Cette année à la Paris Games Week, un stand assez particulier prenait place. Aux côtés des mastodontes PlayStation, Xbox et Nintendo, la chaîne de télévision franco-allemande Arte fêtait ses 10 ans en tant qu’éditrice de jeux vidéo, avec des titres tels que To hell with the ugly, que nous avions testé dans nos colonnes, ou encore Californium. Portée sur le jeu indépendant et les propositions originales, Arte occupe une place particulière dans le jeu vidéo français. Début novembre, nous avons pu parler avec Adrien Larouzée, responsable de l’édition et de la coproduction de jeux vidéo chez Arte. Voici notre conversation, ainsi qu’un retour sur les 10 ans de la chaîne dans le jeu vidéo.
L’image mise en avant de l’article est tirée du Twitter d’Arte Interactif.

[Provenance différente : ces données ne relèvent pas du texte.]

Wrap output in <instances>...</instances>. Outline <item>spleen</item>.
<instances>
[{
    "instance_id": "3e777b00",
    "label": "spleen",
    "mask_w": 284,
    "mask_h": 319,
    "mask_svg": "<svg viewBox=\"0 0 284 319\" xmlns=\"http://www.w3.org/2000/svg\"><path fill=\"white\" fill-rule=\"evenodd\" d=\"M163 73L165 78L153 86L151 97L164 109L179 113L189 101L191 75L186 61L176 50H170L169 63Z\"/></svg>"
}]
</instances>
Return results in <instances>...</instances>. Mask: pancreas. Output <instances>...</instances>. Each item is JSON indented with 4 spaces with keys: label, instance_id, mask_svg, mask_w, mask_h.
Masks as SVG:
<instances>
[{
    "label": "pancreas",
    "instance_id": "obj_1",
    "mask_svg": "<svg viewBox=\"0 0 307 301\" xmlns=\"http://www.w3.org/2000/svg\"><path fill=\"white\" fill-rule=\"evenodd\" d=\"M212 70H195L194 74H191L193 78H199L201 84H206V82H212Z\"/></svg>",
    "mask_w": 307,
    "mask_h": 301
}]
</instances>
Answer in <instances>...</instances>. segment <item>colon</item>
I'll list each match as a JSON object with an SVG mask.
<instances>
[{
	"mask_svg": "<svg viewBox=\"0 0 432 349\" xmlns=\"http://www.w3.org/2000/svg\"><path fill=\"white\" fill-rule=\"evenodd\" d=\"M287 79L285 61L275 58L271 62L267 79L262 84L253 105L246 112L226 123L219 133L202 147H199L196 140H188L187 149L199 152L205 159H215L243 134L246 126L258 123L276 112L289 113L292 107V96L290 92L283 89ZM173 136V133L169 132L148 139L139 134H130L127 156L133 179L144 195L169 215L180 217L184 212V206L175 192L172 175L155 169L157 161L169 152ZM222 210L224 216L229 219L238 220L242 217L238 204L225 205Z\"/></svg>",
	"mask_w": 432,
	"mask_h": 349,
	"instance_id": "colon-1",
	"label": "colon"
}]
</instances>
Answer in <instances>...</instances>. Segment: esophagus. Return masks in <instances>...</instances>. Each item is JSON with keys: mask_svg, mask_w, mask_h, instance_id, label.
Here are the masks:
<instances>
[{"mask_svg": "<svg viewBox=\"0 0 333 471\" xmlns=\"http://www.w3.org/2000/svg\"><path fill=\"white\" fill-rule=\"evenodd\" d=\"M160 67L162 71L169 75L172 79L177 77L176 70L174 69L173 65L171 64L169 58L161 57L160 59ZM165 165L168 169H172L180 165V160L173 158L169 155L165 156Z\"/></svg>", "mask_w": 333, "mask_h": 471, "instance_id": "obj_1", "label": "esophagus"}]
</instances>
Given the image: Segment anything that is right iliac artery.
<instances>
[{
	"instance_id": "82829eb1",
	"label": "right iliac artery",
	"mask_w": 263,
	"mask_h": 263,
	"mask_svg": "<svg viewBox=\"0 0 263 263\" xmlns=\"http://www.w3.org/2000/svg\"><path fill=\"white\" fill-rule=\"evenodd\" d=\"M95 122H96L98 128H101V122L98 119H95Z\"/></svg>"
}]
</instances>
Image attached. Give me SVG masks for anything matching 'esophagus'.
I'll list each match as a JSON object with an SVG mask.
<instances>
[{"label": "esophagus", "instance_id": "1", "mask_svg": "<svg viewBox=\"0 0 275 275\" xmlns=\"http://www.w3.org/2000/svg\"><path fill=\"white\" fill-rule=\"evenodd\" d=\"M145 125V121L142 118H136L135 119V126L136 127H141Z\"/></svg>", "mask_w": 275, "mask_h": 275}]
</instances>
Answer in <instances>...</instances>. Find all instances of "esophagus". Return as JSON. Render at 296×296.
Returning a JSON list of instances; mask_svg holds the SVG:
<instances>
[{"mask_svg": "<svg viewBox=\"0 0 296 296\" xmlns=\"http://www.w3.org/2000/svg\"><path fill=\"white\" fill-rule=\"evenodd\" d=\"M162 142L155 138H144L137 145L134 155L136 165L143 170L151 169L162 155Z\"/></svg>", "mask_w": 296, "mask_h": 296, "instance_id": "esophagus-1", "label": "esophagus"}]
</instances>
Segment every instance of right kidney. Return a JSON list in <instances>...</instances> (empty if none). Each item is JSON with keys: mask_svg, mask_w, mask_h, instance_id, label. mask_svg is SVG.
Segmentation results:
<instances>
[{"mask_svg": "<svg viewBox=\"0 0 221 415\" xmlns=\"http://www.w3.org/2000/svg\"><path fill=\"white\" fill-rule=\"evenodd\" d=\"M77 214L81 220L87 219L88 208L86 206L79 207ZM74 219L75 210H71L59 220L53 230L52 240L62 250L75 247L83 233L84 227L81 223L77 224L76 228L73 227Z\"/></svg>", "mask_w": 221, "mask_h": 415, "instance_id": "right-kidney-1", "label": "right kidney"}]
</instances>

10 ans dans le jeu vidéo, ça se fête !
Chantre de la culture dans un paysage audiovisuel de moins en moins pertinent, la chaîne de télévision Arte réalise un véritable travail de service public. Fondée en 1992, la chaîne s’est lancée dans le jeu vidéo en 2013, et compte depuis 17 co-productions, la première étant Type : Rider. L’idée est de mettre en avant des jeux indépendants et avec un message culturel fort, et de préférence une patte littéraire assumée. C’est de là dont vient par exemple To hell with the ugly, qui adapte en jeu vidéo une œuvre de Boris Vian. Intervenant dans le domaine financier mais aussi éditorial, Arte apporte autant des aides « simples » (de 100 à 300 000 euros environ) qu’un véritable accompagnement artistique, pour des titres tous plus originaux les uns que les autres.
Et au-delà de l’aspect original, Arte essaie aussi depuis 2013 d’avoir un haut standard de qualité, avec trois à quatre jeux maximum par an, pour un nombre de propositions reçues qui dépasse parfois les 300.

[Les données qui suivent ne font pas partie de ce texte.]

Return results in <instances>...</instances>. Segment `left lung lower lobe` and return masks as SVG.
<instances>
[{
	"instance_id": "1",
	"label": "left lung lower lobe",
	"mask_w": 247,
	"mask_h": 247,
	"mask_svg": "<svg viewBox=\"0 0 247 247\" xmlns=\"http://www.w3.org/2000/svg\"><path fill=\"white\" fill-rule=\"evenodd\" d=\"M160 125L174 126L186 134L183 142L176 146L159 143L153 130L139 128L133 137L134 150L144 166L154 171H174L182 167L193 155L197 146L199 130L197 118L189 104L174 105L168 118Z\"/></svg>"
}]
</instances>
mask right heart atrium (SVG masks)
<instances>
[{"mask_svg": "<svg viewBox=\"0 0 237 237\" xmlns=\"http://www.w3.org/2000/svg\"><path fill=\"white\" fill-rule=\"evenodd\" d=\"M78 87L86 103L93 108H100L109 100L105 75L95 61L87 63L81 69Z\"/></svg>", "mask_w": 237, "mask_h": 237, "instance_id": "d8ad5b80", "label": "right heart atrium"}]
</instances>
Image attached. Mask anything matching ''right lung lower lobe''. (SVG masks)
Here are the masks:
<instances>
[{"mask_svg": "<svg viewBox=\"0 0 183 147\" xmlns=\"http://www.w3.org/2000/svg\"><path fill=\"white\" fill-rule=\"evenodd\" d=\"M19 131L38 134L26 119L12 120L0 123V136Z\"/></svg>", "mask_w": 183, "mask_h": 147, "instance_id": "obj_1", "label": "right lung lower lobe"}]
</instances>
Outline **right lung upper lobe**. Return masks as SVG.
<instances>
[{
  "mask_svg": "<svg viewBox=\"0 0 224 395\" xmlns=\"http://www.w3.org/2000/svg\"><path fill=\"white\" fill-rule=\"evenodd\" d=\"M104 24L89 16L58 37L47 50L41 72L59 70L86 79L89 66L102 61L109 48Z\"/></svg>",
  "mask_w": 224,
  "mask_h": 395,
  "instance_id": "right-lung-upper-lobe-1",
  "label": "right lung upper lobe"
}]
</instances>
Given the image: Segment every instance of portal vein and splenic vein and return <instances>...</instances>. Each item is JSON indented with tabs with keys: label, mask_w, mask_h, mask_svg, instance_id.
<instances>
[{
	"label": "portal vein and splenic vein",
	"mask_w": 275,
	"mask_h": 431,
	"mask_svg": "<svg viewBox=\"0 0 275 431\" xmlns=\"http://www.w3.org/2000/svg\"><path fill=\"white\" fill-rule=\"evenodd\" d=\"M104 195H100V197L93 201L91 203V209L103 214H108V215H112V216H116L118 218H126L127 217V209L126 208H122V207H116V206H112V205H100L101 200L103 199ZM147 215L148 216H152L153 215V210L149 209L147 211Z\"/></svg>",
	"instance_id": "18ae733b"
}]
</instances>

Notre conversation avec Adrien Larouzée, le « monsieur jeux vidéo » d’Arte
Sur le stand d’Arte, dans les travées de la Paris Games Week, nous avons eu la chance de nous entretenir avec Adrien Larouzée, responsable de l’édition et de la co-production de jeux vidéo chez Arte. Voici ce qu’il nous a dit, au cœur des festivités pour les 10 ans d’Arte dans le jeu vidéo.

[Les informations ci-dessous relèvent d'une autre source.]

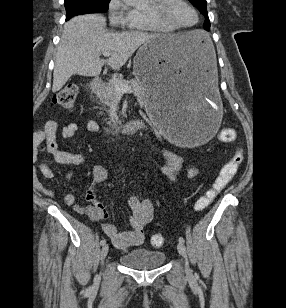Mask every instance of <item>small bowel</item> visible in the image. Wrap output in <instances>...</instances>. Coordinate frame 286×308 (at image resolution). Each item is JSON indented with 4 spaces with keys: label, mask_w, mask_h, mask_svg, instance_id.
Segmentation results:
<instances>
[{
    "label": "small bowel",
    "mask_w": 286,
    "mask_h": 308,
    "mask_svg": "<svg viewBox=\"0 0 286 308\" xmlns=\"http://www.w3.org/2000/svg\"><path fill=\"white\" fill-rule=\"evenodd\" d=\"M78 128L79 126L77 123H68L61 128L60 135L63 139L69 140L75 135ZM57 130V122L48 121L44 129L36 134V138L38 140H46L58 162L69 166L83 164L85 162V157L82 154L58 149ZM87 130L90 133L96 134L99 132V125L95 121L90 120L87 122ZM162 154L168 163V167L162 172L164 178L174 180L179 175L192 178L197 174V169L192 166L184 165L171 148L164 146L162 148ZM39 170L46 178L53 177V172L46 163H41ZM92 173L94 182L86 191V200L89 202L88 205L81 206L77 204L73 194H66L63 201L66 206L72 207L78 213L87 215L93 222H100L102 220H107L109 218V213L105 206L98 200L97 189L99 185L103 184L108 179V173L101 165H94L92 167ZM66 178L70 180L71 173H67ZM127 202L132 211V216L129 221L130 228L127 231L119 232L113 224L108 222L101 224L103 232L110 238L113 245L122 251H126L133 246H138L143 242L144 229L154 217V203L151 199L140 201L138 198L131 196L128 198Z\"/></svg>",
    "instance_id": "c3829d8e"
}]
</instances>
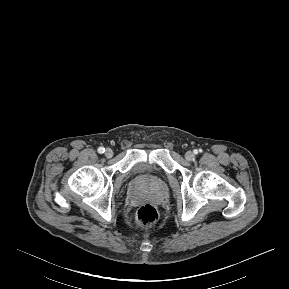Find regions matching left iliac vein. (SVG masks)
Masks as SVG:
<instances>
[{
    "instance_id": "obj_1",
    "label": "left iliac vein",
    "mask_w": 289,
    "mask_h": 289,
    "mask_svg": "<svg viewBox=\"0 0 289 289\" xmlns=\"http://www.w3.org/2000/svg\"><path fill=\"white\" fill-rule=\"evenodd\" d=\"M185 158L187 161H192L194 159V154L192 151H187L185 154Z\"/></svg>"
}]
</instances>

PlayStation Inside (PSI) : Bonsoir Adrien Larouzée ! Merci de nous accorder cette interview. Commençons par ce bel anniversaire d’Arte. Quel bilan faites-vous de vos 10 années de soutien au jeu indépendant chez Arte ?
Adrien Larouzée : Bonsoir PlayStation Inside ! Beaucoup de choses. On a produit 17 jeux, on est devenus éditeurs sur le chemin (en 2017, ndlr)… C’était un geste fort de la part d’Arte que d’aller dans l’édition. On s’était rendus compte que la meilleure manière de promouvoir des œuvres que nous avions co-produites était de les éditer aussi. On a aussi gagné un nouveau public en investissant ce milieu et en produisant des contenus différents sur les réseaux sociaux, les plateformes comme Arte.tv, les sites de streaming comme Twitch…
On est aussi très fiers d’avoir été progressivement reconnus dans le milieu, avec plusieurs prix glanés, plus de 100 sélections dans des festivals, etc. L’accueil critique et public a la plupart du temps été bon. Ça nous a aussi permis d’attirer de nouveaux talents et de faire des belles rencontres. Aujourd’hui, on est dans un moment vraiment intéressant pour Arte, maintenant que la machine est bien rodée. La création de jeu vidéo se polarise pas mal ces dernières années, avec un fossé qui se creuse entre les AAA et d’autre part des titres plus petits, plus originaux et plus impertinents, qui proposent des choses inédites et ne trouvent pas forcément leur place chez d’autres éditeurs. Je suis donc convaincu qu’Arte a un rôle à jouer, pour démocratiser le jeu vidéo via la télévision et Twitch notamment, mais aussi pour soutenir des studios financièrement et au niveau éditorial.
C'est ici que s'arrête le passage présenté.